No argument. The argument is about the fact that proper acceleration is DIFFERENT from four-acceleration. It differs exactly by the \gamma factor. What you calculated iis the four-acceleration, not the proper acceleration. But, we are digressing. The discussion is about the correct usage of Lorentz transforms. Please be patient, kev is one step away from finishing the computations.

 

[Jorrie]

... In the comoving frame you need to realize that \frac{dx'}{dt'}=0 and
\frac{dy'}{dt'}=0.

It appears to me as if you have a different definition of comoving frame than the rest of us. We are usually referring to the momentarily comoving inertial frame (MCIF). Or do I read you incorrectly?

 

[starthaus]

It appears to me as if you have a different definition of comoving frame than the rest of us. We are usually referring to the momentarily comoving inertial frame (MCIF).

The comoving frame (S') is moving with the particle, hence \frac{dx'}{dt'}=\frac{dy'}{dt'}=0.

Or do I read you incorrectly?

Apparently you did read it incorrectly. Hopefully the above explanation corrected your view.

 

[Dale]

The argument is about the fact that proper acceleration is DIFFERENT from four-acceleration. It differs exactly by the \gamma factor.

Well, yes, the proper acceleration is a 3-vector and the four-acceleration is a 4-vector, so obviously they are different.

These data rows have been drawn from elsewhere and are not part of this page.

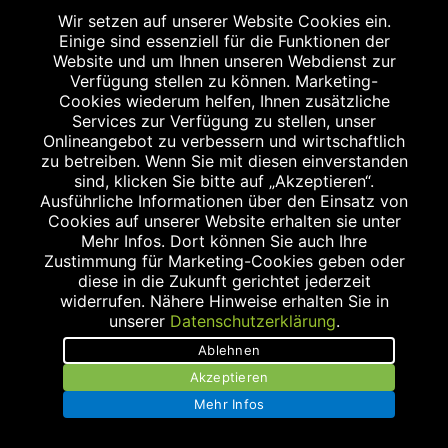
Wir setzen auf unserer Website Cookies ein.
Einige sind essenziell für die Funktionen der
Website und um Ihnen unseren Webdienst zur
Verfügung stellen zu können. Marketing-
Cookies wiederum helfen, Ihnen zusätzliche
Services zur Verfügung zu stellen, unser
Onlineangebot zu verbessern und wirtschaftlich
zu betreiben. Wenn Sie mit diesen einverstanden
sind, klicken Sie bitte auf „Akzeptieren“.
Ausführliche Informationen über den Einsatz von
Cookies auf unserer Website erhalten sie unter
Mehr Infos. Dort können Sie auch Ihre
Zustimmung für Marketing-Cookies geben oder
diese in die Zukunft gerichtet jederzeit
widerrufen. Nähere Hinweise erhalten Sie in
unserer
Datenschutzerklärung
.
Ablehnen
Akzeptieren
Mehr Infos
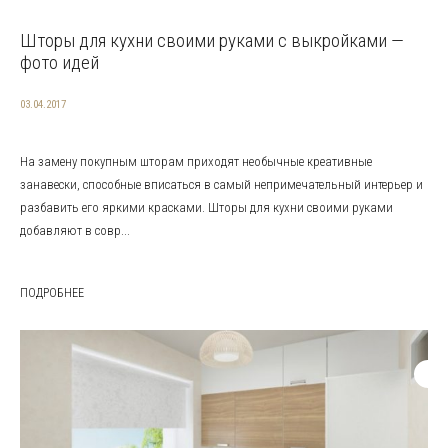
Шторы для кухни своими руками с выкройками —
фото идей
03.04.2017
На замену покупным шторам приходят необычные креативные
занавески, способные вписаться в самый непримечательный интерьер и
разбавить его яркими красками. Шторы для кухни своими руками
добавляют в совр...
ПОДРОБНЕЕ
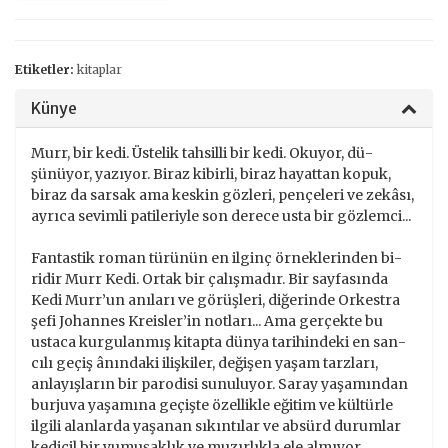
Etiketler:
kitaplar
Künye
Murr, bir kedi. Üstelik tahsilli bir kedi. Okuyor, dü­
şünüyor, yazıyor. Biraz kibirli, biraz hayattan kopuk,
biraz da sarsak ama keskin gözleri, pençeleri ve zekâ­sı,
ayrıca sevimli patileriyle son derece usta bir göz­lemci...
Fantastik roman türünün en ilginç örneklerinden bi­
ridir Murr Kedi. Ortak bir çalışmadır. Bir sayfasında
Kedi Murr’un anıları ve görüşleri, diğerinde Orkestra
şefi Johannes Kreisler’in notları... Ama gerçekte bu
ustaca kurgulanmış kitapta dünya tarihindeki en san­
cılı geçiş ânındaki ilişkiler, değişen yaşam tarzları,
anlayışların bir parodisi sunuluyor. Saray yaşamın­dan
burjuva yaşamına geçişte özellikle eğitim ve kültürle
ilgili alanlarda yaşanan sıkıntılar ve absürd durumlar
kedicil bir yumuşaklık ve muzırlıkla ele almıyor.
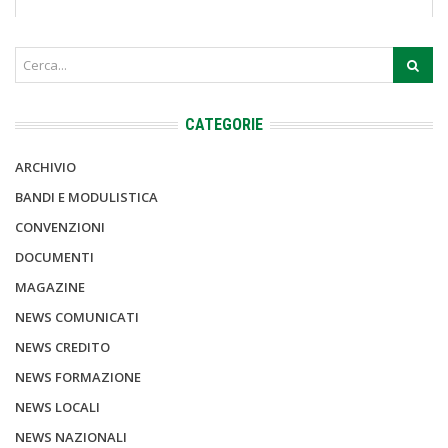
CATEGORIE
ARCHIVIO
BANDI E MODULISTICA
CONVENZIONI
DOCUMENTI
MAGAZINE
NEWS COMUNICATI
NEWS CREDITO
NEWS FORMAZIONE
NEWS LOCALI
NEWS NAZIONALI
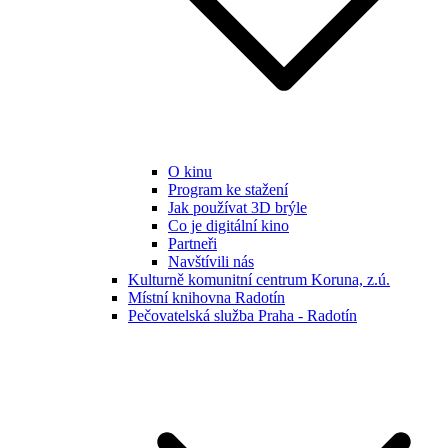
O kinu
Program ke stažení
Jak používat 3D brýle
Co je digitální kino
Partneři
Navštívili nás
Kulturně komunitní centrum Koruna, z.ú.
Místní knihovna Radotín
Pečovatelská služba Praha - Radotín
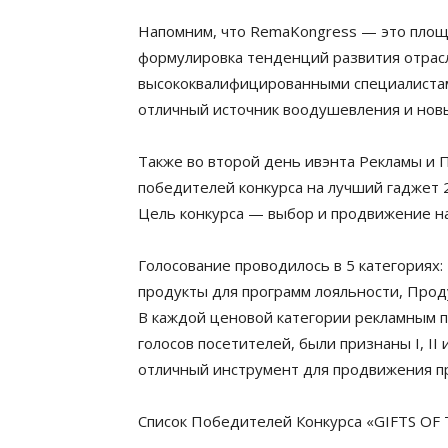
Напомним, что RemaKongress — это площа
формулировка тенденций развития отрас
высококвалифицированными специалистами
отличный источник воодушевления и новы
Также во второй день ивэнта Рекламы и
победителей конкурса на лучший гаджет 
Цель конкурса — выбор и продвижение на
Голосование проводилось в 5 категориях
продукты для программ лояльности, Прод
В каждой ценовой категории рекламным 
голосов посетителей, были признаны I, II и
отличный инструмент для продвижения п
Список Победителей Конкурса «GIFTS OF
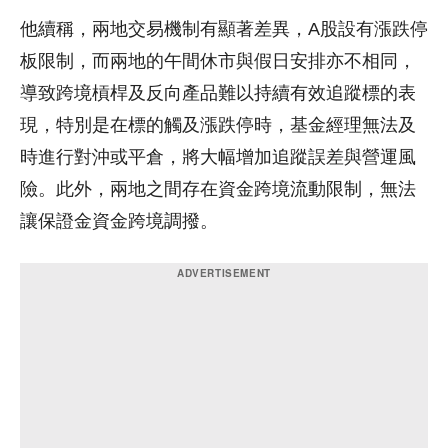
他續稱，兩地交易機制有顯著差異，A股設有漲跌停
板限制，而兩地的午間休市與假日安排亦不相同，
導致跨境槓桿及反向產品難以持續有效追蹤標的表
現，特別是在標的觸及漲跌停時，基金經理無法及
時進行對沖或平倉，將大幅增加追蹤誤差與營運風
險。此外，兩地之間存在資金跨境流動限制，無法
讓保證金資金跨境調撥。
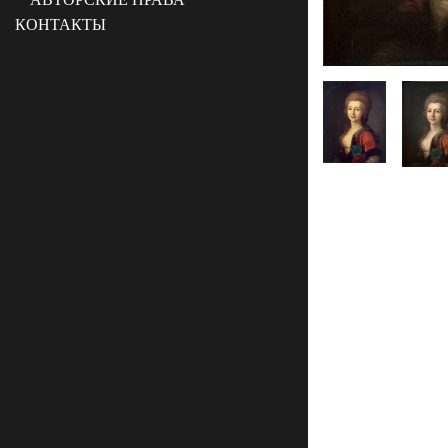
КОНТАКТЫ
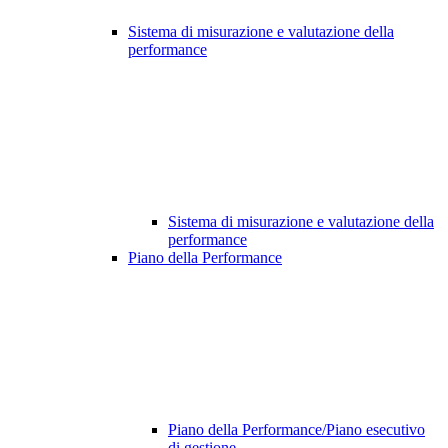
Sistema di misurazione e valutazione della
performance
Sistema di misurazione e valutazione della
performance
Piano della Performance
Piano della Performance/Piano esecutivo
di gestione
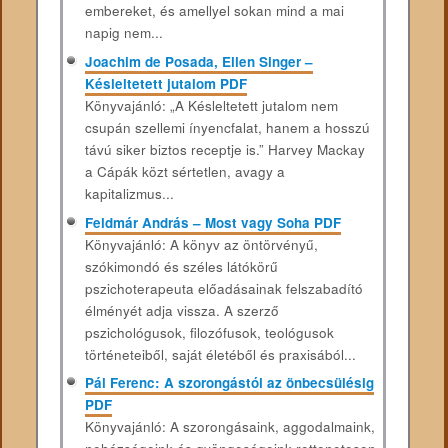
embereket, és amellyel sokan mind a mai
napig nem...
Joachim de Posada, Ellen Singer –
Késleltetett jutalom PDF
Könyvajánló: „A Késleltetett jutalom nem
csupán szellemi ínyencfalat, hanem a hosszú
távú siker biztos receptje is.” Harvey Mackay
a Cápák közt sértetlen, avagy a
kapitalizmus...
Feldmár András – Most vagy Soha PDF
Könyvajánló: A könyv az öntörvényű,
szókimondó és széles látókörű
pszichoterapeuta előadásainak felszabadító
élményét adja vissza. A szerző
pszichológusok, filozófusok, teológusok
történeteiből, saját életéből és praxisából...
Pál Ferenc: A szorongástól az önbecsülésig
PDF
Könyvajánló: A ​szorongásaink, aggodalmaink,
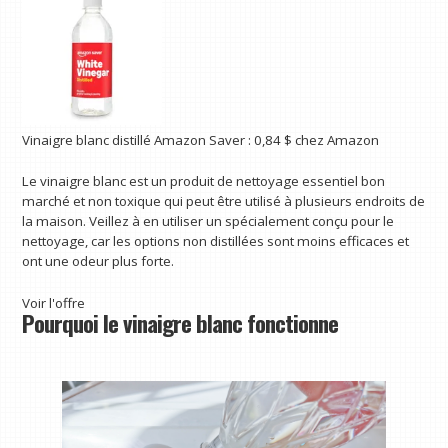
Vinaigre blanc distillé Amazon Saver :
0,84 $
chez Amazon
Le vinaigre blanc est un produit de nettoyage essentiel bon
marché et non toxique qui peut être utilisé à plusieurs endroits de
la maison. Veillez à en utiliser un spécialement conçu pour le
nettoyage, car les options non distillées sont moins efficaces et
ont une odeur plus forte.
Voir l'offre
Pourquoi le vinaigre blanc fonctionne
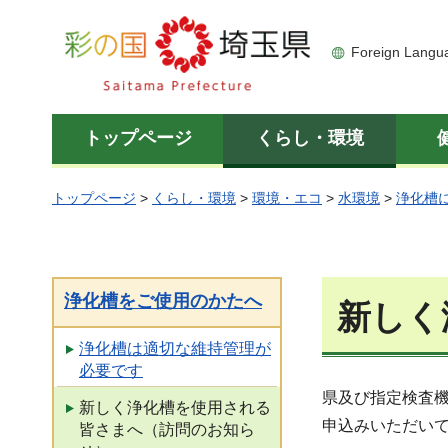
彩の国 埼玉県
Foreign Langu
トップページ
くらし・環境
トップページ
>
くらし・環境
>
環境・エコ
>
水環境
>
浄化槽
浄化槽をご使用のかたへ
新しく
浄化槽は適切な維持管理が
必要です
県及び指定検査機
新しく浄化槽を使用される
申込みいただい
皆さまへ（訪問のお知ら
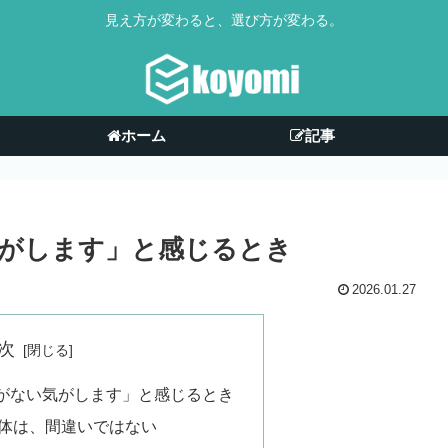
見え方が変わると、選び方が変わる。
ホーム
記事
がします」と感じるとき
2026.01.27
次
がない気がします」と感じるとき
体は、間違いではない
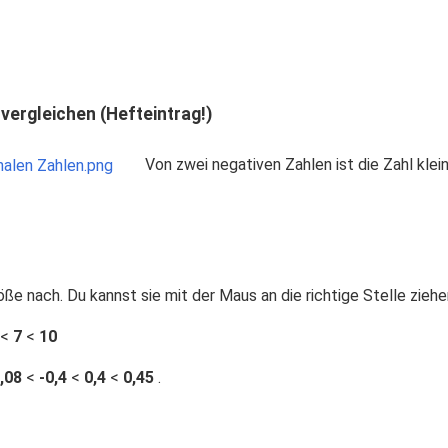
vergleichen (Hefteintrag!)
Von zwei negativen Zahlen ist die Zahl klein
ße nach. Du kannst sie mit der Maus an die richtige Stelle ziehe
<
7
<
10
,08
<
-0,4
<
0,4
<
0,45
.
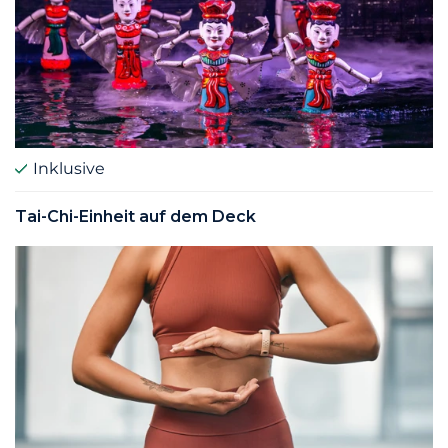
Inklusive
Tai-Chi-Einheit auf dem Deck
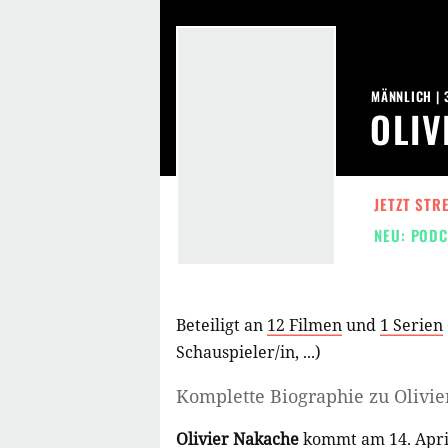
MÄNNLICH | 
OLIV
JETZT STR
NEU: PODC
Beteiligt an
12 Filmen
und
1 Serien
Schauspieler/in
, ...)
Komplette Biographie zu
Olivi
Olivier Nakache
kommt am 14. April 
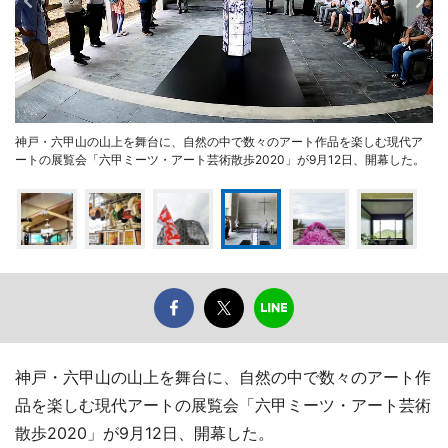
神戸・六甲山の山上を舞台に、自然の中で数々のアート作品を楽しむ現代ア
ートの展覧会「六甲ミーツ・アート芸術散歩2020」が9月12日、開幕した。
神戸・六甲山の山上を舞台に、自然の中で数々のアート作
品を楽しむ現代アートの展覧会「六甲ミーツ・アート芸術
散歩2020」が9月12日、開幕した。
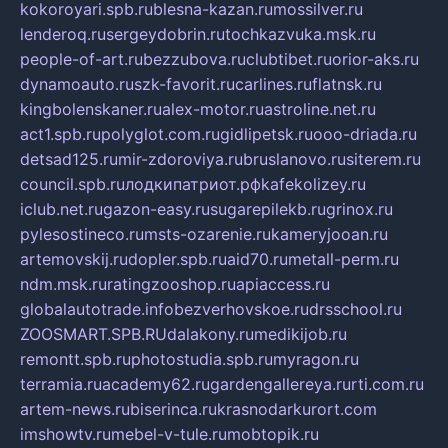
kokoroyari.spb.ru
blesna-kazan.ru
mossilver.ru
lenderoq.ru
sergeydobrin.ru
tochkazvuka.msk.ru
people-of-art.ru
bezzubova.ru
clubtibet.ru
orior-aks.ru
dynamoauto.ru
szk-favorit.ru
carlines.ru
flatnsk.ru
kingbolenskaner.ru
alex-motor.ru
astroline.net.ru
act1.spb.ru
polyglot.com.ru
gidlipetsk.ru
ooo-driada.ru
detsad125.ru
mir-zdoroviya.ru
bruslanovo.ru
siterem.ru
council.spb.ru
лодкипатриот.рф
kafekolizey.ru
iclub.net.ru
gazon-easy.ru
sugarepilekb.ru
grinox.ru
pylesostineco.ru
msts-ozarenie.ru
kameryjooan.ru
artemovskij.ru
dopler.spb.ru
aid70.ru
metall-perm.ru
ndm.msk.ru
ratingzooshop.ru
apiaccess.ru
globalautotrade.info
bezverhovskoe.ru
drsschool.ru
ZOOSMART.SPB.RU
dalakony.ru
medikijob.ru
remontt.spb.ru
photostudia.spb.ru
myragon.ru
terramia.ru
academy62.ru
gardengallereya.ru
rti.com.ru
artem-news.ru
biserinca.ru
krasnodarkurort.com
imshowtv.ru
mebel-v-tule.ru
mobtopik.ru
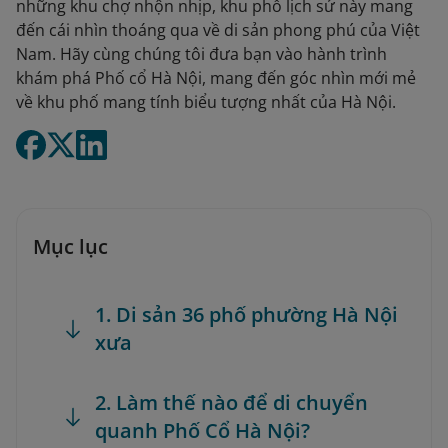
những khu chợ nhộn nhịp, khu phố lịch sử này mang
đến cái nhìn thoáng qua về di sản phong phú của Việt
Nam. Hãy cùng chúng tôi đưa bạn vào hành trình
khám phá Phố cổ Hà Nội, mang đến góc nhìn mới mẻ
về khu phố mang tính biểu tượng nhất của Hà Nội.
Mục lục
1. Di sản 36 phố phường Hà Nội
xưa
2. Làm thế nào để di chuyển
quanh Phố Cổ Hà Nội?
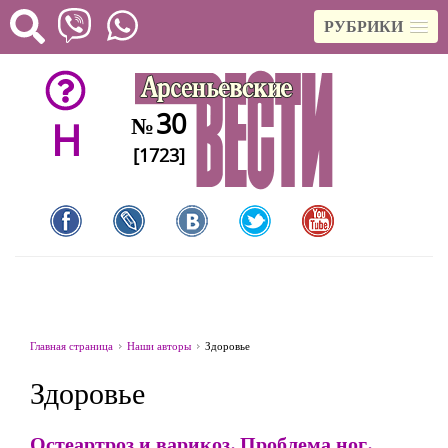
РУБРИКИ
30
№
H
[1723]
Главная страница
Наши авторы
Здоровье
Здоровье
Остеартроз и варикоз. Проблема ног.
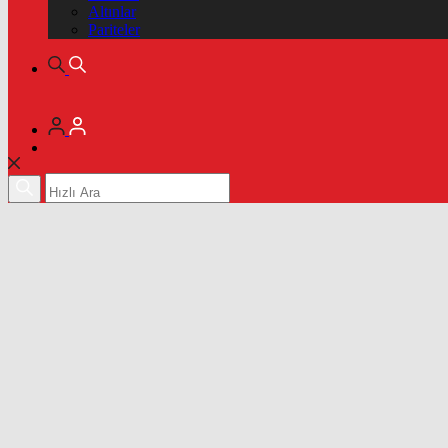
Altınlar
Pariteler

But the Minkowski norm of the four-acceleration is equal to the Euclidean norm of the proper acceleration, they do not differ by a factor of \gamma. I.e. the Minkowski norm of the four-acceleration is the magnitude of the acceleration measured by an accelerometer.

P.S. I looked for both of those references. I didn't have access to the first, and I couldn't find the second at all. I can use the usual non-generalized Lorentz transform to answer any questions that can be expressed in terms of a MCIF, but I won't be able to use these non-inertial generalizations.

 

[starthaus]

I.e. the Minkowski norm of the four-acceleration is the magnitude of the acceleration measured by an accelerometer.

The wiki page contradicts you. But, we are digressing, could you please go all the way back to post #3 to get the full scope of the disagreement? It is about the proper usage of Lorentz transforms.

 

[starthaus]

P.S. I looked for both of those references. I didn't have access to the first, and I couldn't find the second at all.

I also gave the arxiv link for the second paper. The author is a very respected physicist (and a mentor on this forum, see here ).

I can use the usual non-generalized Lorentz transform to answer any questions that can be expressed in terms of a MCIF, but I won't be able to use these non-inertial generalizations.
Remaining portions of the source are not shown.